We present pydca, a standalone Python-based software package for the DCA of protein- and RNA-homologous families. It is based on two popular inverse statistical approaches, namely, the mean-field and the pseudo-likelihood maximization and is equipped with a series of functionalities that range from multiple sequence alignment trimming to contact map visualization. Thanks to its efficient implementation, features and user-friendly command line interface, pydca is a modular and easy-to-use tool that can be used by researchers with a wide range of backgrounds.

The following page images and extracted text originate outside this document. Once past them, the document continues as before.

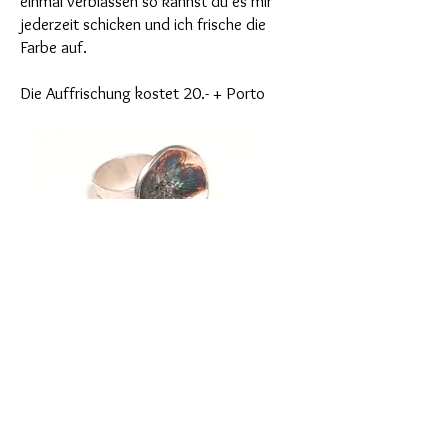
einmal verblassen so kannst du es mir
jederzeit schicken und ich frische die
Farbe auf.
Die Auffrischung kostet 20.- + Porto
SERVICE
HILFE
Bestellung
Kontakt
Ringgrösse ermitteln
Versandkosten & Lieferung
Rücksendungen
Silber einfärben
vergolden
Sonderanfertigungen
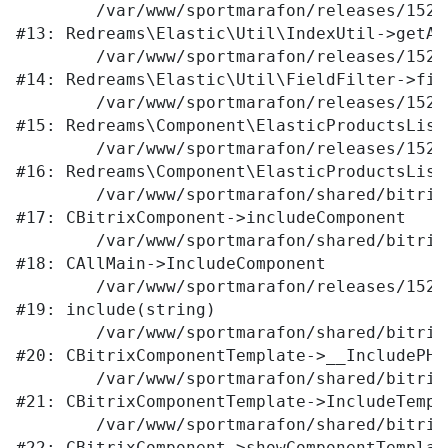
	/var/www/sportmarafon/releases/1523/local/lib/redreams/Elastic/Util/IndexUtil.php:92

#13: Redreams\Elastic\Util\IndexUtil->getAv
	/var/www/sportmarafon/releases/1523/local/lib/redreams/Elastic/Util/FieldFilter.php:43

#14: Redreams\Elastic\Util\FieldFilter->filt
	/var/www/sportmarafon/releases/1523/local/components/redreams/elastic.products.list/class.php:107

#15: Redreams\Component\ElasticProductsList
	/var/www/sportmarafon/releases/1523/local/components/redreams/elastic.products.list/class.php:69

#16: Redreams\Component\ElasticProductsList
	/var/www/sportmarafon/shared/bitrix/modules/main/classes/general/component.php:656

#17: CBitrixComponent->includeComponent

	/var/www/sportmarafon/shared/bitrix/modules/main/classes/general/main.php:1041

#18: CAllMain->IncludeComponent

	/var/www/sportmarafon/releases/1523/local/templates/main/components/bitrix/catalog/.default/element.php:309

#19: include(string)

	/var/www/sportmarafon/shared/bitrix/modules/main/classes/general/component_template.php:789

#20: CBitrixComponentTemplate->__IncludePHPT
	/var/www/sportmarafon/shared/bitrix/modules/main/classes/general/component_template.php:884

#21: CBitrixComponentTemplate->IncludeTempla
	/var/www/sportmarafon/shared/bitrix/modules/main/classes/general/component.php:764

#22: CBitrixComponent->showComponentTemplate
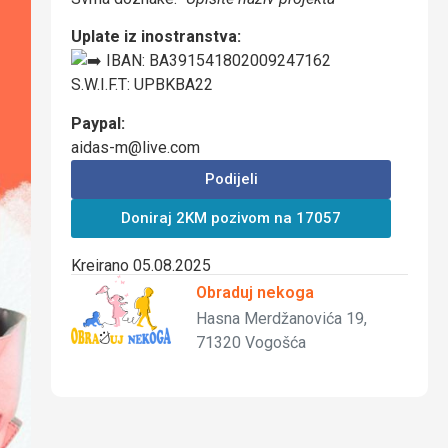
Uplate iz inostranstva:
IBAN: BA391541802009247162
S.W.I.F.T: UPBKBA22
Paypal:
aidas-m@live.com
Podijeli
Doniraj 2KM pozivom na 17057
Kreirano 05.08.2025
Obraduj nekoga
Hasna Merdžanovića 19,
71320 Vogošća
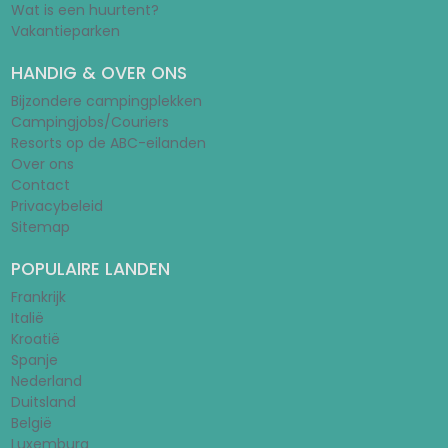
Wat is een huurtent?
Vakantieparken
HANDIG & OVER ONS
Bijzondere campingplekken
Campingjobs/Couriers
Resorts op de ABC-eilanden
Over ons
Contact
Privacybeleid
Sitemap
POPULAIRE LANDEN
Frankrijk
Italië
Kroatië
Spanje
Nederland
Duitsland
België
Luxemburg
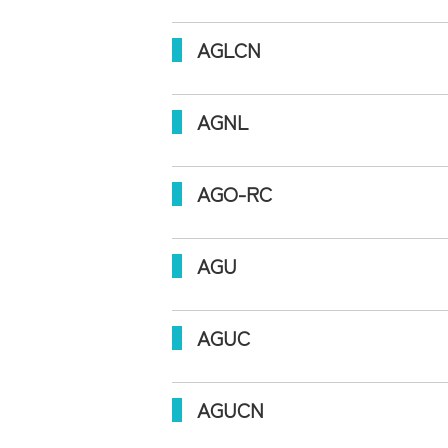
AGLCN
AGNL
AGO-RC
AGU
AGUC
AGUCN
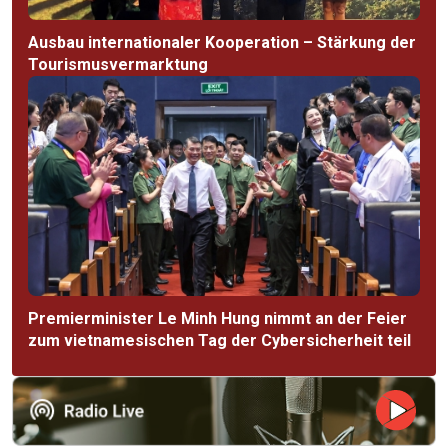
Ausbau internationaler Kooperation – Stärkung der
Tourismusvermarktung
Premierminister Le Minh Hung nimmt an der Feier
zum vietnamesischen Tag der Cybersicherheit teil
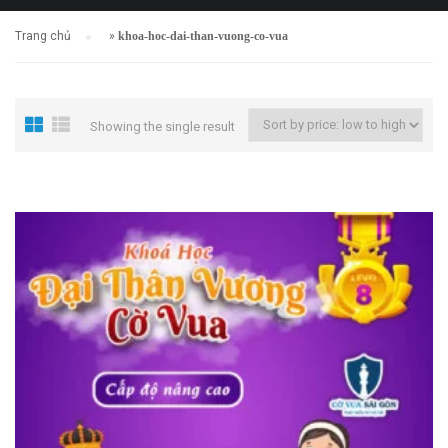
Trang chủ
»
khoa-hoc-dai-than-vuong-co-vua
Showing the single result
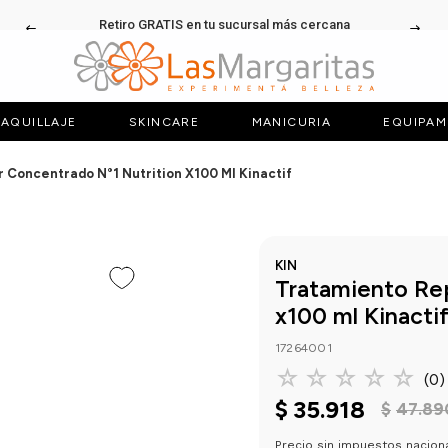
Retiro GRATIS en tu sucursal más cercana
AQUILLAJE
SKINCARE
MANICURIA
EQUIPAM
 Concentrado N°1 Nutrition X100 Ml Kinactif
KIN
Tratamiento Re
x100 ml Kinacti
17264001
☆
☆
☆
☆
☆
(
0
)
$
35
.
918
$
47
.
89
Precio sin impuestos nacion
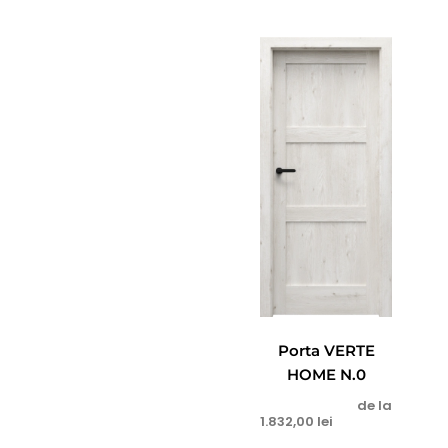
Porta VERTE
HOME N.0
de la
1.832,00
lei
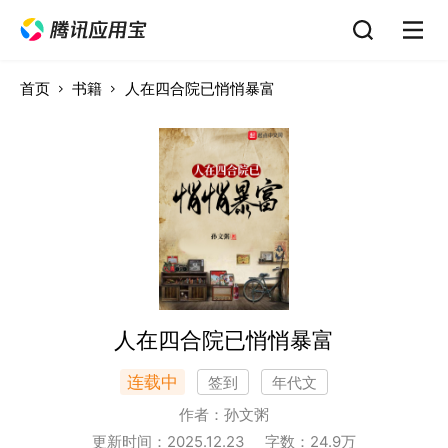
首页
书籍
人在四合院已悄悄暴富
人在四合院已悄悄暴富
连载中
签到
年代文
作者：
孙文粥
更新时间：
2025.12.23
字数：
24.9
万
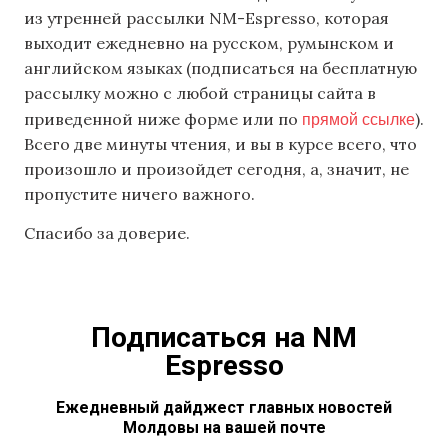
из утренней рассылки NM-Espresso, которая
выходит ежедневно на русском, румынском и
английском языках (подписаться на бесплатную
рассылку можно с любой страницы сайта в
прямой ссылке
приведенной ниже форме или по
).
Всего две минуты чтения, и вы в курсе всего, что
произошло и произойдет сегодня, а, значит, не
пропустите ничего важного.
Спасибо за доверие.
Подписаться на NM
Espresso
Ежедневный дайджест главных новостей
Молдовы на вашей почте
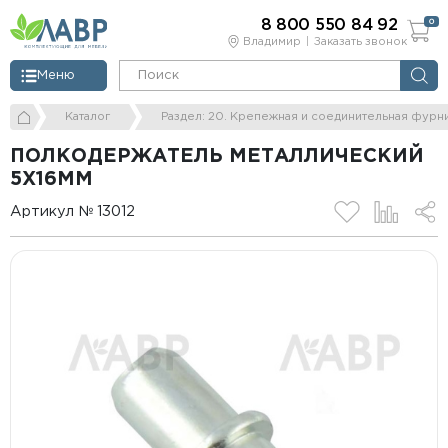
8 800 550 84 92
0
Владимир
Заказать звонок
Меню
Каталог
Раздел: 20. Крепежная и соединительная фурн
ПОЛКОДЕРЖАТЕЛЬ МЕТАЛЛИЧЕСКИЙ
5Х16ММ
Артикул № 13012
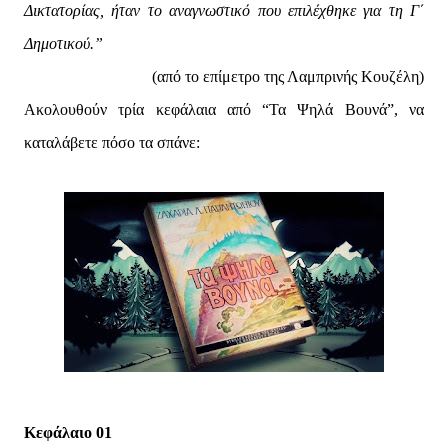
Δικτατορίας, ήταν το αναγνωστικό που επιλέχθηκε για τη Γ΄
Δημοτικού.”
(από το επίμετρο της Λαμπρινής Κουζέλη)
Ακολουθούν τρία κεφάλαια από “Τα Ψηλά Βουνά”, να
καταλάβετε πόσο τα σπάνε:
Κεφάλαιο 01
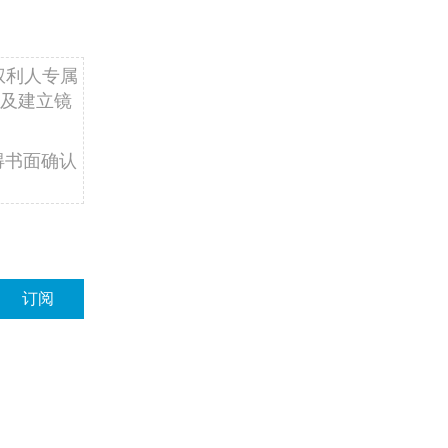
权利人专属
及建立镜
得书面确认
订阅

pydca can be obtained from GitHub or from the Python Package Index under the MIT License.

See also Zerihun, M. B., Pucci, F., Peter, E. K., & Schug, A. (2020). pydca v1. 0: a comprehensive software for Direct Coupling Analysis of RNA and Protein Sequences. Bioinformatics, 36(7), 2264-2265.

propulate

propulate (parallel propagator of populations) is an evolution-inspired hyperparameter optimizer in MPI-parallelized fashion. In order to be more efficient, the generations are less well separated that they often are in evolutionary algorithms. In propulate, a new individual is generated from a pool of currently active and already evaluated individuals that may be from any generation. Individuals may be removed from the breeding population based on different criteria.

propulate can be obtained from GitHub.